I'm constantly reading about people who dislike this or that game feature because it "breaks immersion." There's this idea that we can suspend disbelief in a game the same way we do with movies, plays and books. Unfortunately, the very nature of games works against the common elements of narrative that these other media rely entirely upon.
Before I pull out the big guns of academic theory, let's fire a few shots into a fish barrel. Below is a screenshot of a typical MMORPG.
Notice the HUD. You've got the minimap, the toolbar, the player status, the status of all the people in your party, a small inventory screen, the window.....
Here's a game screencap from a completely different genre.
A little less busy, but you're still obviously looking through a display at the game world. Finally we'll look at Oblivion.
The Elder Scrolls series has always had the least intrusive user interface. Even so, you'd still have to play the game first person to become "immersed" in the game world and story. I don't know about you, but I have a hard time connecting with a character who only shows the back of his / her head all the time.
With an RPG, this is compounded by the many screens and menus you'll have to navigate: Inventory screen, character screen, quest log, etc.
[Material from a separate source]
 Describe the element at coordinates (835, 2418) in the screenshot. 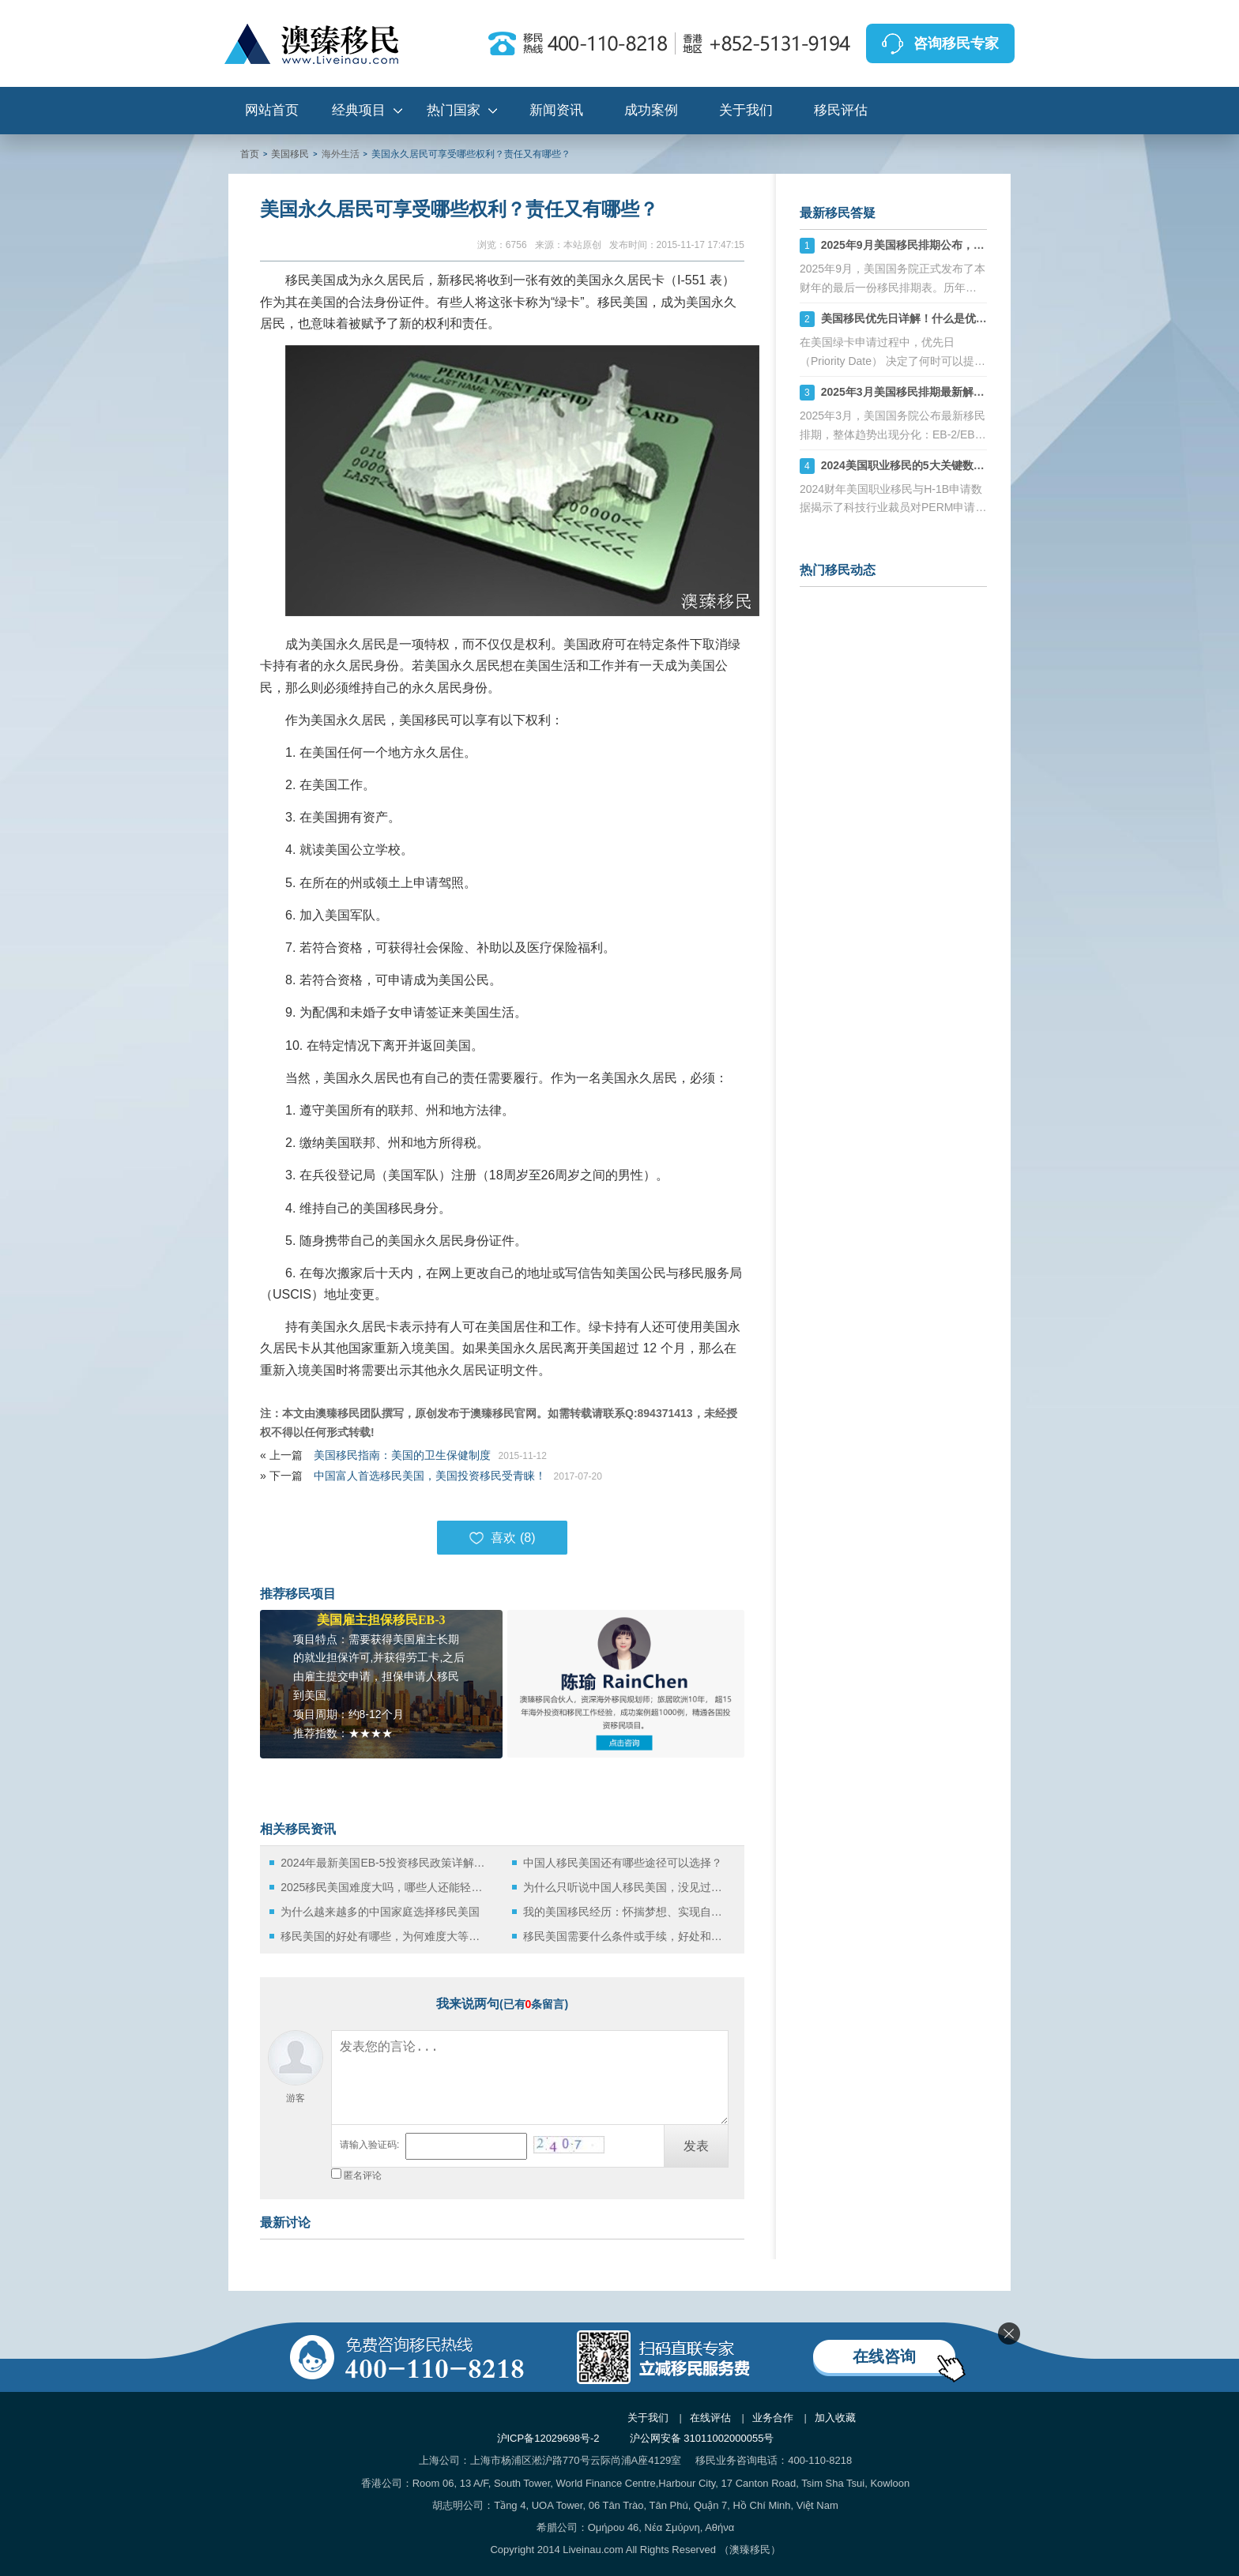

Let's also not forget the constant emphasis on numbers to help re-enforce your awareness that you're playing a game. Even in more actiony games like Fable, you're told the damage of a given weapon and have a general indicator of how fast it is.
Even without HUDs or numbers however, games are going to fail to immerse players. This has to do with the fact that playing a game requires you to cut through the fictional abstractions in order to learn the underlining mechanics. In short, the actual gameplay will always outshine story and setting.
In Ralph Koster's "A Theory of Fun," he actually comes right out and says "Games are puzzles -they are about cognition, and learning to analyze patterns." This is the main reason why so many genre games come out and barely make a dent in the market. They lean too heavily on genre conventions and end up feeling like a reskin of every other game in the genre. MMORPGs seem to be immune to this since the fan base thereof dislikes anything that strays too far from the formula. Thus WoW feels a lot like EQ which felt a lot like DikuMUD. Then again, this is why most gamers have written off MMORPGs as crap.
Ultimately though, you can have the best artwork and story in the world, a HUDless user interface, replace stats with words ranging from "pitiful" to "godlike," and the natural process of puzzle solving would deconstruct all that shit down to its basic patterns thus destroying "immersion" bringing the player back to the realization that they're only playing a game.
Personally, I think it's totally stupid to try to tell a story through a game. Unless it's a storytelling game, like a Red Tape War where each player is trying to write the others into a corner. Stories are their own thing and they work because we approach them as stories at the outset. Because we have no control over the characters, storytellers are free to make meaningful character that we can become emotionally attached to.
Trying to accomplish the same thing in a game is like putting a pig in a prom dress and taking it for a night on the town. It's just plain wrong.